Reshad decidió que no le importaba. Podía soportar el humo y la ceniza, pero no el genocidio.

Lo rodeaba un bosque calcinado sembrado de árboles caídos y los cuerpos ennegrecidos de los otros desterrados arakkoa como él. Por encima se alzaban las escarpadas cumbres del Trecho Celestial, hogar de los altos arakkoa que habían tratado de exterminar a los compañeros de Reshad. Las torres de piedra de origen natural se hincaban en el vientre del cielo como garras. Encima de la más alta descansaba una gigantesca bola dorada, el arma de los altos arakkoa que había traído la muerte y la destrucción sobre los desterrados y su boscoso hogar.

Si Reshad cerraba los ojos, podía recordarlo todo de nuevo: el rayo de fuego incandescente que aprovechaba el poder del sol brotando del cristal e incendiando su mundo. Podía oír los chasquidos de la madera al partirse, los chillidos de los desterrados envueltos en llamas.

Pero se dijo a sí mismo que todo eso ya formaba parte del pasado.

Los adeptos de Rukhmar, la orden que había regido las vidas de los altos arakkoa con férreo fanatismo, estaban sumidos en el caos. Su arma había sido destruida. Algo nuevo emergía de las cenizas que habían dejado a su paso. Emergía de forma lenta, pero certera.

Reshad lo vio justo delante de sus ojos. La Orden de los Despiertos, una nueva sociedad arakkoa que luchaba por desterrar el odio y las rivalidades que habían atenazado a los suyos durante generaciones. En el bosque calcinado, los antiguos enemigos caminaban juntos como amigos: a un lado, los desterrados sin alas, producto de la maldición de Sethe; al otro, sus primos, los elegantes y poderosos altos arakkoa alados, quienes antaño despreciaban a todos los que habitaban por debajo de sus cumbres.

«Ya era hora», pensó Reshad. «Los viejos huesos se cansan...».

Un graznido familiar atrajo la atención de Reshad. Una masa indistinta de plumas rojas volaba en círculos por encima. Percy, su kaliri, descendió en picado con una bolsa rebosante de pergaminos entre sus negras garras.

—¡Ah, los encontraste! —Reshad aplaudió con sus nudosas manos. Había enviado a Percy a por uno de sus alijos de pergaminos. El astuto erudito había escondido muchos por todo el bosque a lo largo de los años. —Tráelos aquí.

Percy lanzó la bolsa junto a Reshad y los pergaminos se esparcieron por el suelo cubierto de hollín. —¡Raaak! —graznó el viejo desterrado—.¡Cuidado, Percival! ¡Sabes que son muy frágiles!
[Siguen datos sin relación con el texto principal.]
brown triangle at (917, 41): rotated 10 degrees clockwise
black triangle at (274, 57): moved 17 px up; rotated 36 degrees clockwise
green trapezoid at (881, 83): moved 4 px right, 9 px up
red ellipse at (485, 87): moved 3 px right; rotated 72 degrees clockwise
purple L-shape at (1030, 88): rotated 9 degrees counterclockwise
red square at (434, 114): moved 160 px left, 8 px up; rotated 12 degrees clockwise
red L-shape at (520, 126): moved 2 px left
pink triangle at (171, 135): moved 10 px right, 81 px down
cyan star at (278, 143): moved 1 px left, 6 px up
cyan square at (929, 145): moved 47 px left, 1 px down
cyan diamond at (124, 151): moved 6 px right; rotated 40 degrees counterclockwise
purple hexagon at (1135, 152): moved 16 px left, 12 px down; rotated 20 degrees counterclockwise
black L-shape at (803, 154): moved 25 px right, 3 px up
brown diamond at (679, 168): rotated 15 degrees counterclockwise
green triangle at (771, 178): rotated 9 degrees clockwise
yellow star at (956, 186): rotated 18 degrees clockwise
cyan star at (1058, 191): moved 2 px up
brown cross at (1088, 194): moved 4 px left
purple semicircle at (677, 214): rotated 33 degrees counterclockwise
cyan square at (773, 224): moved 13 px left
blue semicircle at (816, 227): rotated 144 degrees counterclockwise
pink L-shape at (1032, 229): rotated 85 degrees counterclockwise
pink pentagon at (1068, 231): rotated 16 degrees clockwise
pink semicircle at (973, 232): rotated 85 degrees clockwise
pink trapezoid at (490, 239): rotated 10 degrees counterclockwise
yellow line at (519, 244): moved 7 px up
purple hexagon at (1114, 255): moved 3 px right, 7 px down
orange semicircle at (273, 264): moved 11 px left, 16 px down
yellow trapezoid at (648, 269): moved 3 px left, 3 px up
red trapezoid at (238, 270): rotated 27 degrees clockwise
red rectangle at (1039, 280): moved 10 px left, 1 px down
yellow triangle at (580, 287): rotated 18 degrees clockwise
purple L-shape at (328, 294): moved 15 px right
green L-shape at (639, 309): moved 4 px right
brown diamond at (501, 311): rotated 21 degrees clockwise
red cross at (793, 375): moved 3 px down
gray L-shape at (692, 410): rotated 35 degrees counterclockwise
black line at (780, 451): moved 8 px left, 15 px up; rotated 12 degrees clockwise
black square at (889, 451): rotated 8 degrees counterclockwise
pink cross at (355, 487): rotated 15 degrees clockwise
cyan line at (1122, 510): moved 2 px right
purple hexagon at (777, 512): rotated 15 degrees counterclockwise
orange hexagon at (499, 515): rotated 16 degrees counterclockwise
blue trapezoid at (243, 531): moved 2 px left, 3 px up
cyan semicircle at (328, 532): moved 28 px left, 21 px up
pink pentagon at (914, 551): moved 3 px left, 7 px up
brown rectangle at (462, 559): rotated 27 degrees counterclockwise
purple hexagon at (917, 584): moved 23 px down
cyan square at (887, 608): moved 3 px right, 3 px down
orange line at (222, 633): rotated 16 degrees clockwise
El kaliri se posó sobre un retorcido tocón y emitió un chillido de réplica.

—Sí, sí... —suspiró Reshad mientras rebuscaba en una bolsa de tela que llevaba sobre su toga violeta con ribetes de oro. Sacó un puñado de semillas y frutos—. No me he olvidado de tu recompensa...

Arrojó el puñado a sus pies y se limpió las manos en la toga. Percy saltó del tocón y se abalanzó de forma frenética sobre las semillas en un frenesí de picotazos.

—No olvides tus modales. Hay extraños en las inmediaciones —lo reprendió Reshad mientras empezaba a ojear los pergaminos esparcidos por el suelo. Rebuscó entre ellos con delicadeza, como si fueran huevos de kaliri. Contaban viejas historias que mostraban la sociedad arakkoa antes de su división en individuos alados y desterrados. Eran textos apócrifos, leyendas censuradas por los adeptos de Rukhmar en un intento de manipular y lavar el cerebro a los suyos.

Reshad depositó con cuidado los pergaminos en la bolsa mientras examinaba cada ejemplar en busca de daños producidos por el fuego. Se fijó en uno que hablaba de Terokk, el antiguo rey que había gobernado sobre los arakkoa, y cuyo título era Antes de la caída. Reshad lo sopesó con la mano.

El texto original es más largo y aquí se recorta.